Eğitim programını üzerine inşa ettiğim temel nokta aslında bedenimizin fabrika ayarlarına ve beynimizin mutluluk ayarlarına uygun bir yaşam şekli geliştirmek. Her ders fiziksel sağlıktan, zihinsel sağlığa, duygusal dengeden, ruhsal gelişime kadar mutlu, sağlıklı, tatminkar bir hayat sürmek için gerekli olan tüm konuları 360 derece kapsayan derslerin yanı sıra, uzun yıllar içine geliştirdiğim meditasyon uygulamalarından faydalandım. 8 hafta sürecinde, haftada bir ders işlerken diğer yandan katılımcılarım olumlu duyguları (sevgi, bağlılık, huzur, neşe vb) daha sık, olumsuz duyguları (endişe, kaygı, stres, öfke vb.) daha az deneyimlemelerini sağlayacak ödevleri yaptı. Ve sonuç muhteşem oldu.
 
Hem kendinizin, hem herkesin mutlu olduğu bir dünyada yaşamak istemez miydiniz?
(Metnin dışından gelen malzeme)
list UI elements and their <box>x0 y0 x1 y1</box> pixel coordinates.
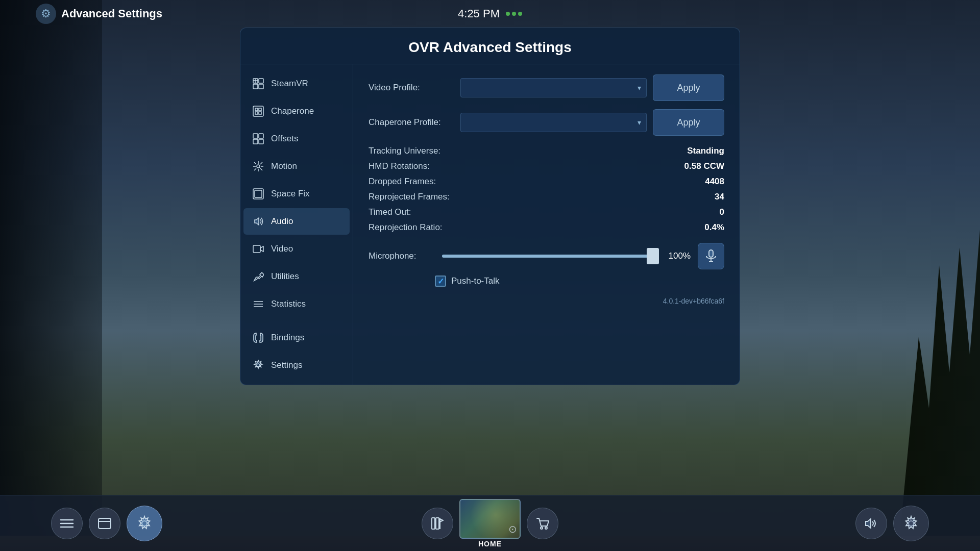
stat-row-ratio: Reprojection Ratio: 0.4% <box>369 222 724 233</box>
sidebar-item-statistics[interactable]: Statistics <box>243 291 350 317</box>
svg-rect-3 <box>259 84 263 89</box>
taskbar-right <box>855 506 929 541</box>
sidebar-item-chaperone[interactable]: Chaperone <box>243 98 350 124</box>
svg-rect-40 <box>432 518 435 529</box>
svg-rect-7 <box>255 108 258 111</box>
sidebar-item-utilities[interactable]: Utilities <box>243 263 350 290</box>
svg-rect-9 <box>255 112 258 114</box>
sidebar-label-utilities: Utilities <box>271 271 299 282</box>
steam-logo-icon: ⊙ <box>508 523 517 535</box>
time-area: 4:25 PM <box>458 7 522 20</box>
settings-gear-button[interactable] <box>127 506 162 541</box>
sidebar-label-audio: Audio <box>271 216 293 227</box>
video-icon <box>252 242 265 256</box>
mic-slider-thumb <box>647 248 659 264</box>
taskbar-left <box>51 506 162 541</box>
svg-rect-37 <box>99 518 111 529</box>
library-button[interactable] <box>422 508 453 539</box>
chaperone-icon <box>252 105 265 118</box>
dropdown-arrow-chaperone: ▾ <box>638 118 641 127</box>
sidebar-item-settings[interactable]: Settings <box>243 352 350 379</box>
taskbar-center: ⊙ HOME <box>422 499 558 548</box>
steamvr-icon <box>252 77 265 90</box>
utilities-icon <box>252 270 265 283</box>
sidebar-label-spacefix: Space Fix <box>271 189 310 199</box>
svg-line-20 <box>254 162 256 164</box>
bindings-icon <box>252 331 265 344</box>
mic-row: Microphone: 100% <box>369 243 724 269</box>
audio-icon <box>252 215 265 228</box>
status-dots <box>506 12 522 16</box>
dot-2 <box>512 12 516 16</box>
stat-value-hmd: 0.58 CCW <box>663 161 724 171</box>
sidebar-item-steamvr[interactable]: SteamVR <box>243 70 350 97</box>
sidebar-label-steamvr: SteamVR <box>271 79 308 89</box>
stat-row-reprojected: Reprojected Frames: 34 <box>369 192 724 202</box>
quick-settings-button[interactable] <box>893 506 929 541</box>
stat-value-timedout: 0 <box>663 207 724 217</box>
svg-point-15 <box>257 165 260 168</box>
stat-value-reprojected: 34 <box>663 192 724 202</box>
chaperone-profile-label: Chaperone Profile: <box>369 117 460 128</box>
sidebar-label-motion: Motion <box>271 161 297 171</box>
stat-value-ratio: 0.4% <box>663 222 724 233</box>
content-area: Video Profile: ▾ Apply Chaperone Profile… <box>353 64 740 385</box>
stat-label-dropped: Dropped Frames: <box>369 177 436 187</box>
home-button[interactable]: ⊙ HOME <box>459 499 521 548</box>
svg-point-44 <box>545 527 547 529</box>
svg-rect-12 <box>259 134 263 138</box>
chaperone-profile-row: Chaperone Profile: ▾ Apply <box>369 109 724 136</box>
stat-label-ratio: Reprojection Ratio: <box>369 222 443 233</box>
stat-row-tracking: Tracking Universe: Standing <box>369 146 724 156</box>
video-profile-dropdown[interactable]: ▾ <box>460 78 647 97</box>
volume-button[interactable] <box>855 508 887 539</box>
card-button[interactable] <box>89 508 120 539</box>
sidebar-item-spacefix[interactable]: Space Fix <box>243 181 350 207</box>
mic-slider[interactable] <box>442 255 653 258</box>
push-to-talk-row: Push-to-Talk <box>369 276 724 287</box>
stat-label-timedout: Timed Out: <box>369 207 411 217</box>
svg-rect-1 <box>259 79 263 83</box>
clock-display: 4:25 PM <box>458 7 500 20</box>
menu-button[interactable] <box>51 508 83 539</box>
sidebar-item-audio[interactable]: Audio <box>243 208 350 235</box>
offsets-icon <box>252 132 265 145</box>
mic-toggle-button[interactable] <box>698 243 724 269</box>
statistics-icon <box>252 297 265 311</box>
video-profile-apply-button[interactable]: Apply <box>653 74 724 101</box>
home-thumbnail: ⊙ <box>459 499 521 539</box>
svg-rect-41 <box>436 518 439 529</box>
svg-rect-14 <box>259 139 263 144</box>
cart-button[interactable] <box>527 508 558 539</box>
push-to-talk-checkbox[interactable] <box>435 276 446 287</box>
sidebar-label-settings: Settings <box>271 360 302 370</box>
app-title: Advanced Settings <box>61 7 162 20</box>
chaperone-profile-dropdown[interactable]: ▾ <box>460 113 647 132</box>
main-panel: OVR Advanced Settings <box>240 28 740 385</box>
sidebar-item-video[interactable]: Video <box>243 236 350 262</box>
sidebar-item-bindings[interactable]: Bindings <box>243 324 350 351</box>
sidebar-item-motion[interactable]: Motion <box>243 153 350 180</box>
svg-rect-10 <box>259 112 261 114</box>
sidebar-label-bindings: Bindings <box>271 333 304 343</box>
chaperone-profile-apply-button[interactable]: Apply <box>653 109 724 136</box>
svg-line-21 <box>260 168 262 170</box>
svg-rect-31 <box>709 250 713 257</box>
mic-section: Microphone: 100% <box>369 243 724 287</box>
svg-rect-11 <box>253 134 258 138</box>
stat-value-dropped: 4408 <box>663 177 724 187</box>
stat-label-hmd: HMD Rotations: <box>369 161 430 171</box>
svg-rect-13 <box>253 139 258 144</box>
video-profile-label: Video Profile: <box>369 83 460 93</box>
top-bar: ⚙ Advanced Settings 4:25 PM <box>26 0 954 28</box>
video-profile-row: Video Profile: ▾ Apply <box>369 74 724 101</box>
panel-content: SteamVR Chaperone <box>240 64 740 385</box>
dropdown-arrow-video: ▾ <box>638 84 641 92</box>
stat-row-dropped: Dropped Frames: 4408 <box>369 177 724 187</box>
push-to-talk-label: Push-to-Talk <box>451 276 499 286</box>
sidebar-item-offsets[interactable]: Offsets <box>243 126 350 152</box>
svg-rect-2 <box>253 84 258 89</box>
svg-line-23 <box>254 168 256 170</box>
stat-row-hmd: HMD Rotations: 0.58 CCW <box>369 161 724 171</box>
sidebar-label-offsets: Offsets <box>271 134 299 144</box>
Eminim herkes ister ancak mesele mutluluğu başkalarının yaratmasını beklemek değil, önce kendimizi dönüştürebilmek, bu da görülüyor ki eğitimle ve kendimize yapacağımz yatırım ve emekle mümkün.  2021 yılında genel katılıma açık yapacağım eğitimlerden haberdar olmak için beni instagramda @gulferiyildirim hesabımdan takip edebilirsiniz.
 
YARATTIĞIMIZ MEDENİYET MUTSUZLUĞUN KAYNAĞI
 
Geçmişten bu güne dünyaya baktığımız, geçmiş nesillere göre daha konforlu, daha zengin ve daha eğitimli olmamıza, hayallerimizin ötesinde teknolojilere sahip olmamıza rağmen daha mutlu değiliz. Modern yaşam adı altında kendimizi sıkıştırdığımız şehirler, daha çok tüketmemizi ve mutluluğun satın almak ve sahip olmakta saklı olduğunu bilinçaltımıza işleyen  “Hadi, hemen, şimdi al… Kaçırma… Sana özel fırsat…” diye her taraftan bağıran reklamlarla sanal bir mutluluk aleminde yaşayan insan, fıtratından uzaklaşmış bir garip tür haline geldi.  Kendi ellerimizle inşa ettiğimiz modern hayat! mutluluğun en büyük düşmanı olduğu gibi türümüzün de sonunu getirebilecek nitelikte. Günümüzün vahşi rekabetçi ve tüketim odaklı yaşam şekline kendimizi kaptırdıkça bizi hakiki insan yapan iş birliği, şefkat, affedicilik, merhamet, yardım severlik gibi temel niteliklerimizden uzaklaştık. Bunları tekrar hatırlamak ve yaşamımıza daha fazla entegre etmek önce kendimizi sonra yaşadığımız dünyayı iyileştirmenin anahtarı.